Fast forward to the present and now everything seems intertwingled. I’m sitting in a room with some of the greatest minds of our time. Ted Nelson, Steve Wozniak, Jaron Lanier, Dick Heiser, and Christine Borgman are all here. They speak of what it was like to see a pioneer construct the ideas of what computers and networks would manifest into. They hint at the interweaving of information in all its forms. Thoughts float about as data is being aggregated from just about any surface. Roads have street lights that trigger camera captures when a color changes. Parking meters are referenced through phone apps allowing money to refresh the time. Even, utilities are gathering information about the people who pay for electricity. All that data (and more) is coming together in ways that can greatly affect our lives.
But who owns that data?

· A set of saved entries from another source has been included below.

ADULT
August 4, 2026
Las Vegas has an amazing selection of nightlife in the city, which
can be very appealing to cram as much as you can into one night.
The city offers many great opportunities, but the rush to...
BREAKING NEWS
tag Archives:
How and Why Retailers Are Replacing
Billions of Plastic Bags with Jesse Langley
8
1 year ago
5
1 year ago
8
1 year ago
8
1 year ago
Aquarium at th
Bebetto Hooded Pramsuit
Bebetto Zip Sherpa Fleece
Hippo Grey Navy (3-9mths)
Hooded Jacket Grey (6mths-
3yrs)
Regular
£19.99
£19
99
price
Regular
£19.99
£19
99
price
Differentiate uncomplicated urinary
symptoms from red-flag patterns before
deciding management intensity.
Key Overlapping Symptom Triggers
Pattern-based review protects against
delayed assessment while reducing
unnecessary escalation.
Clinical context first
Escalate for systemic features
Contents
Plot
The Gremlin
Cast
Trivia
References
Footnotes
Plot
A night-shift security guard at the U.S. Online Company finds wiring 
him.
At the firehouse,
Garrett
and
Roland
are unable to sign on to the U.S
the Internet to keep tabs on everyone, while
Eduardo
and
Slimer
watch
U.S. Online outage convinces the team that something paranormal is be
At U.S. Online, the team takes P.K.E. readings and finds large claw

The chances are it is not you. Most likely the information that is being collected is by various startup companies that are looking to profit off the mass aggregation of people’s lifestyles. They want a quick buy out by a larger corporation making the founders millions of dollars while the individuals adding to the system get nothing. Call it capitalism, or the embodiment of the entrepreneurial spirit, or whatever. All that is clear is that there are people who are looking to ‘own’ the information of the digital city and profit off that. But who really holds the power here?

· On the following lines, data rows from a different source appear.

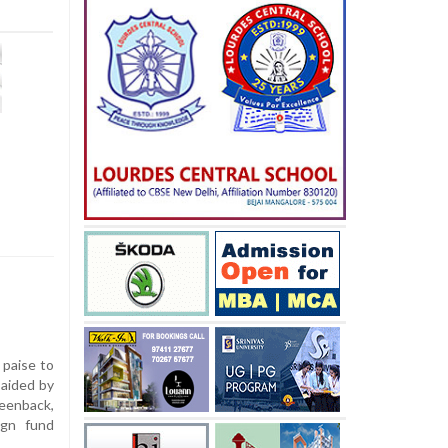
 paise to
 aided by
eenback,
ign fund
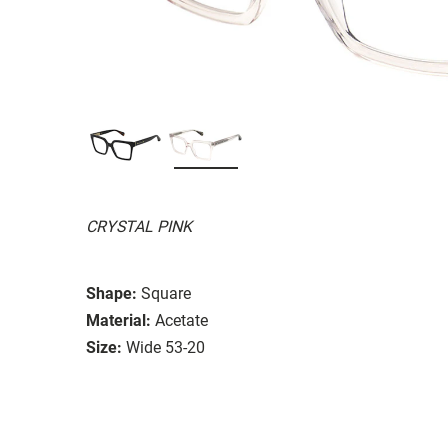
CRYSTAL PINK
Shape:
Square
Material:
Acetate
Size:
Wide 53-20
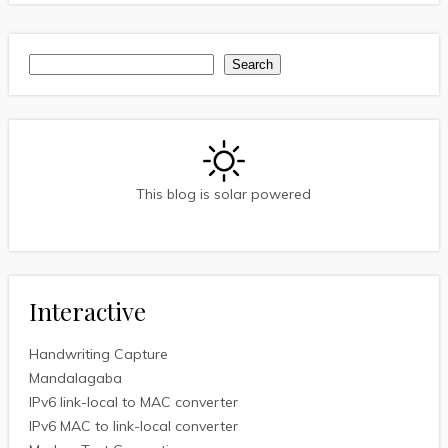
Search
Search
This blog is solar powered
Interactive
Handwriting Capture
Mandalagaba
IPv6 link-local to MAC converter
IPv6 MAC to link-local converter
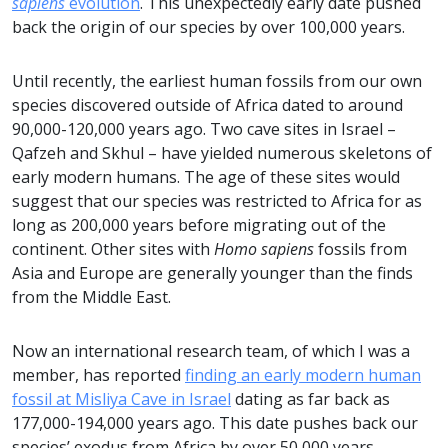
sapiens
evolution
. This unexpectedly early date pushed
back the origin of our species by over 100,000 years.
Until recently, the earliest human fossils from our own
species discovered outside of Africa dated to around
90,000-120,000 years ago. Two cave sites in Israel –
Qafzeh and Skhul – have yielded numerous skeletons of
early modern humans. The age of these sites would
suggest that our species was restricted to Africa for as
long as 200,000 years before migrating out of the
continent. Other sites with
Homo sapiens
fossils from
Asia and Europe are generally younger than the finds
from the Middle East.
Now an international research team, of which I was a
member, has reported
finding an early modern human
fossil at Misliya Cave in Israel
dating as far back as
177,000-194,000 years ago. This date pushes back our
species’ exodus from Africa by over 50,000 years.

Some might say that those who are controlling the digital information are the people who are initiating the servers and databases to direct the data. This is true. The people who have the biggest and baddest computer systems tend to run the world. Look at Walmart, or Google, or Facebook. They all have large information systems that pull and push and manage that data. This helps them make ‘better’ decisions, but they are limited by the infrastructures that have been put in place.

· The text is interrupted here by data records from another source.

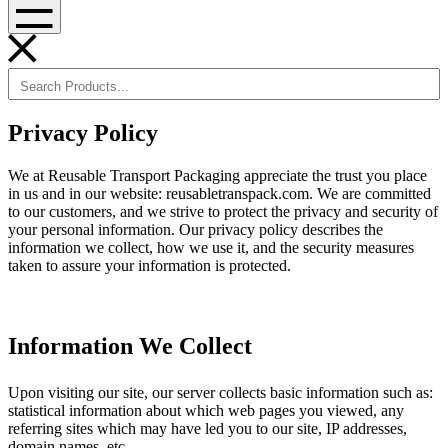
Menu
Privacy Policy
We at Reusable Transport Packaging appreciate the trust you place
in us and in our website: reusabletranspack.com. We are committed
to our customers, and we strive to protect the privacy and security of
your personal information. Our privacy policy describes the
information we collect, how we use it, and the security measures
taken to assure your information is protected.
Information We Collect
Upon visiting our site, our server collects basic information such as:
statistical information about which web pages you viewed, any
referring sites which may have led you to our site, IP addresses,
domain names, etc.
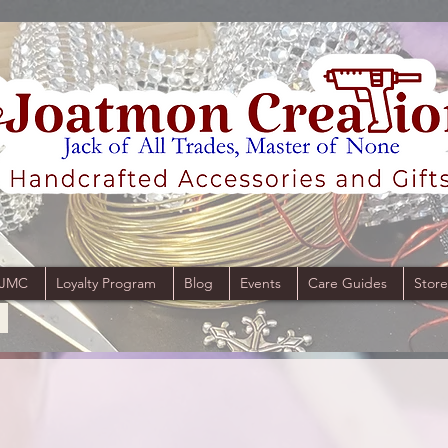
 JMC
Loyalty Program
Blog
Events
Care Guides
Store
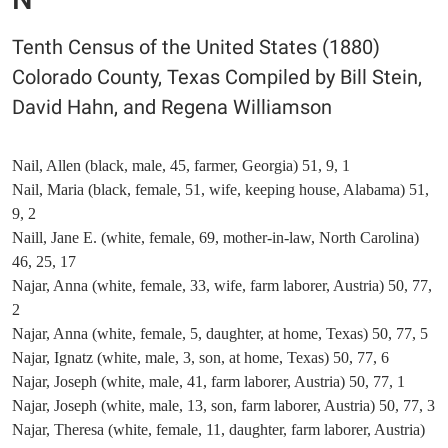
Tenth Census of the United States (1880)
Colorado County, Texas Compiled by Bill Stein,
David Hahn, and Regena Williamson
Nail, Allen (black, male, 45, farmer, Georgia) 51, 9, 1
Nail, Maria (black, female, 51, wife, keeping house, Alabama) 51,
9, 2
Naill, Jane E. (white, female, 69, mother-in-law, North Carolina)
46, 25, 17
Najar, Anna (white, female, 33, wife, farm laborer, Austria) 50, 77,
2
Najar, Anna (white, female, 5, daughter, at home, Texas) 50, 77, 5
Najar, Ignatz (white, male, 3, son, at home, Texas) 50, 77, 6
Najar, Joseph (white, male, 41, farm laborer, Austria) 50, 77, 1
Najar, Joseph (white, male, 13, son, farm laborer, Austria) 50, 77, 3
Najar, Theresa (white, female, 11, daughter, farm laborer, Austria)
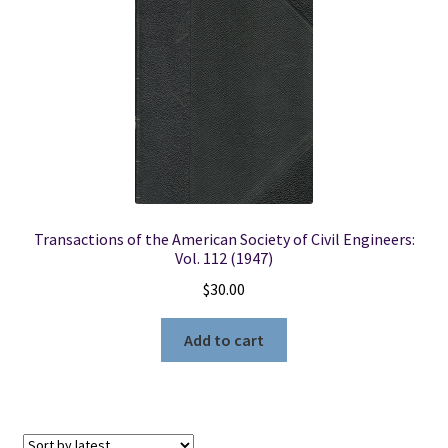
Transactions of the American Society of Civil Engineers:
Vol. 112 (1947)
$
30.00
Add to cart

For instance, you cannot run a server without power. There must a wire, or group of wires, running directly through the walls taking the electricity from a power plant into the building where a budding internet startup is being born. Without those connections of electricity, the digital city does not exist. It becomes just an idea of those sitting in darkness hoping to make something out of nothing.
So to answer the question above, the people that own the digital city right now are the utility companies. Without them, no internet startup can exist. Without energy being pumped into the building, servers and air conditioning and air hockey tables cannot be established. They need electricity to function, but few seem to acknowledge this. As a startup builds up and sets itself up for investments and potential acquisitions, they tend to forget who really laid the ground work. The electrician who crawled through the dusty confines of the walls who laid the very foundation of power gets no credit for this. The power company that is generating the electricity gets no mention either. But in reality, they are the true owners of the digital city. They make it work on a fundamental level that most cannot see.